One the most important things in processing trauma is to ask oneself what you’ve learned.  PTSD is a collection of symptoms partly related to trauma being caught in our systems.  Our system needs to know we have learned from the experience to try and prevent it in the future, therefore increasing the possibility of our survival.  When we’ve done this our nervous system can stop sending us the urgent signals (through physical or emotional symptoms and flashbacks for example) to PAY ATTENTION and LEARN.   What I learned will no doubt continue to unfold but I know a few things so far:

  1. My body reacted without thinking in a very favorable way.  It didn’t take analysis for me to know exactly how to hold the wheel, how much to swerve and to not hammer the brakes which actually would have resulted in a guaranteed collision.  I can trust this body intelligence and use the experience as empowering – knowing that there is something within me taking care at a level far beyond the cognitive.
  2. Help happens.

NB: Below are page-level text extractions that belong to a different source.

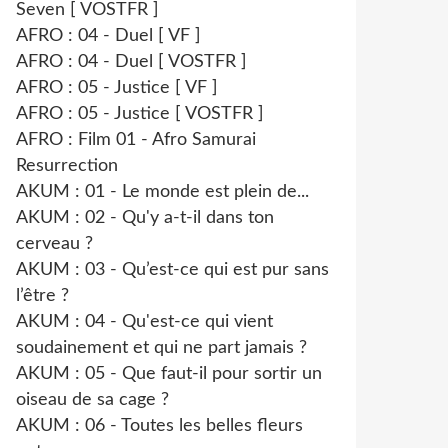
Seven [ VOSTFR ]
AFRO : 04 - Duel [ VF ]
AFRO : 04 - Duel [ VOSTFR ]
AFRO : 05 - Justice [ VF ]
AFRO : 05 - Justice [ VOSTFR ]
AFRO : Film 01 - Afro Samurai
Resurrection
AKUM : 01 - Le monde est plein de...
AKUM : 02 - Qu'y a-t-il dans ton
cerveau ?
AKUM : 03 - Qu’est-ce qui est pur sans
l’être ?
AKUM : 04 - Qu'est-ce qui vient
soudainement et qui ne part jamais ?
AKUM : 05 - Que faut-il pour sortir un
oiseau de sa cage ?
AKUM : 06 - Toutes les belles fleurs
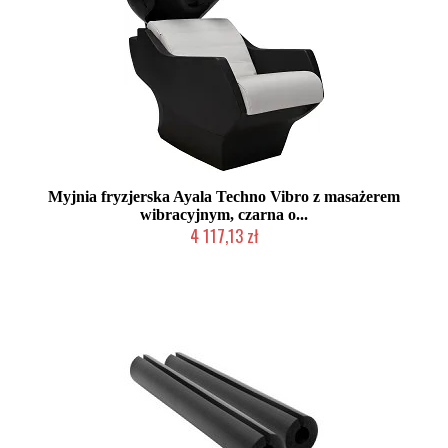
Myjnia fryzjerska Ayala Techno Vibro z masażerem
wibracyjnym, czarna o...
4 117,13 zł
Produkcja na zamówienie Klienta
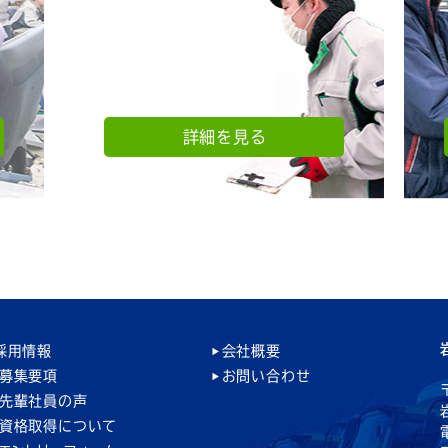
詳細を見る
採用情報
会社概要
募集要項
お問い合わせ
先輩社員の声
資格取得について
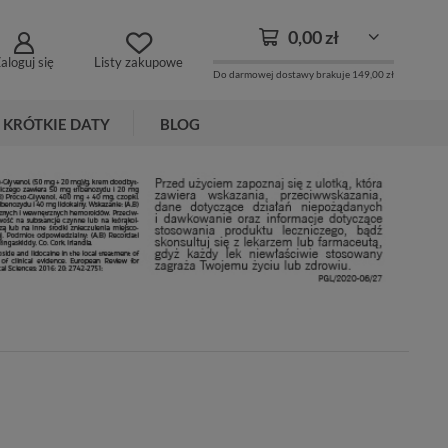
0,00 zł
aloguj się
Listy zakupowe
Do darmowej dostawy brakuje
149,00 zł
KRÓTKIE DATY
BLOG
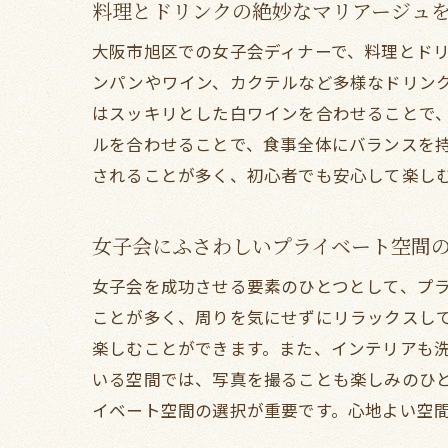
料理とドリンクの絶妙なマリアージュ
大阪市旭区での女子会ディナーで、料理とド
ンパンやワイン、カクテルなど多様なドリン
はスッキリとした白ワインを合わせることで
ルを合わせることで、食事全体にバランスを
されることが多く、初心者でも安心して楽し
旭
女子会にふさわしいプライベート空間
女子会を成功させる要素のひとつとして、プ
ことが多く、周りを気にせずにリラックスし
楽しむことができます。また、インテリアも
いる空間では、写真を撮ることも楽しみのひ
イベート空間の選択が重要です。心地よい空
デ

No one witnessed the near miss but after we were parked on the side of the road and I was standing in the ditch in shock multiple people stopped.  Strangers would have taken care of us if the accident had been worse.   For all the shit of this world, humanity is still intact in sacred pockets all over the place.

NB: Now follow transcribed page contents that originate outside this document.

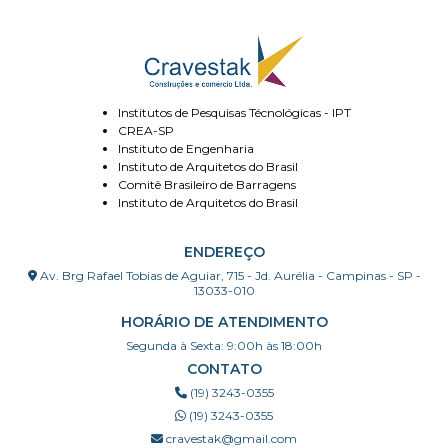
Institutos de Pesquisas Técnológicas - IPT
CREA-SP
Instituto de Engenharia
Instituto de Arquitetos do Brasil
Comitê Brasileiro de Barragens
Instituto de Arquitetos do Brasil
ENDEREÇO
Av. Brg Rafael Tobias de Aguiar, 715 - Jd. Aurélia - Campinas - SP -
13033-010
HORÁRIO DE ATENDIMENTO
Segunda à Sexta: 9:00h às 18:00h
CONTATO
(19) 3243-0355
(19) 3243-0355
cravestak@gmail.com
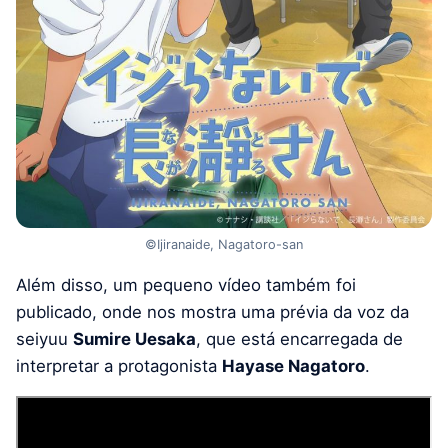
©Ijiranaide, Nagatoro-san
Além disso, um pequeno vídeo também foi
publicado, onde nos mostra uma prévia da voz da
seiyuu
Sumire Uesaka
, que está encarregada de
interpretar a protagonista
Hayase Nagatoro
.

  3. Most of my life I have been more afraid of the process or circumstances of accidental or sudden death rather than being dead. I’ve confronted that now.  I can’t quite explain it yet, but today I feel less afraid of death than I did yesterday.  I met the reaper and made it – I did not “go silently into that good night” , instead I “raged against the dying of the light (Dylan Thomas).  I know how it feels now, to confront death, that process has been played out.  I’m freer now.
  4. Death can happen in a moment.  But so too does life.  The thing that continues to reverberate inside me is the phrase “one second”.  If I had been even one second slower, the truck would have plowed directly into the driver’s area of my car.  For most my adult life I have been trying to “live in the moment” – moments have an even deeper meaning to me now.  Life and death are divided only by a moment.  Today my moments are slow, my movements and thoughts are slow.  Dandelions are more yellow, the breeze feels like the whisper of spirit, people’s eyes look deeper, my heart warmer.  Death is delivered in a moment, life is given in a moment.  My prayer is that I have the continued fortitude in my soul to receive the life that is given to me, moment by moment.  And I pray that when the reaper knocks again I will be practiced in receiving even that final moment with the same grace I receive, today, the sun on my skin and the gratitude in my heart.


Thank you for witnessing my experience, may you find a moment of pure aliveness today – blessed be.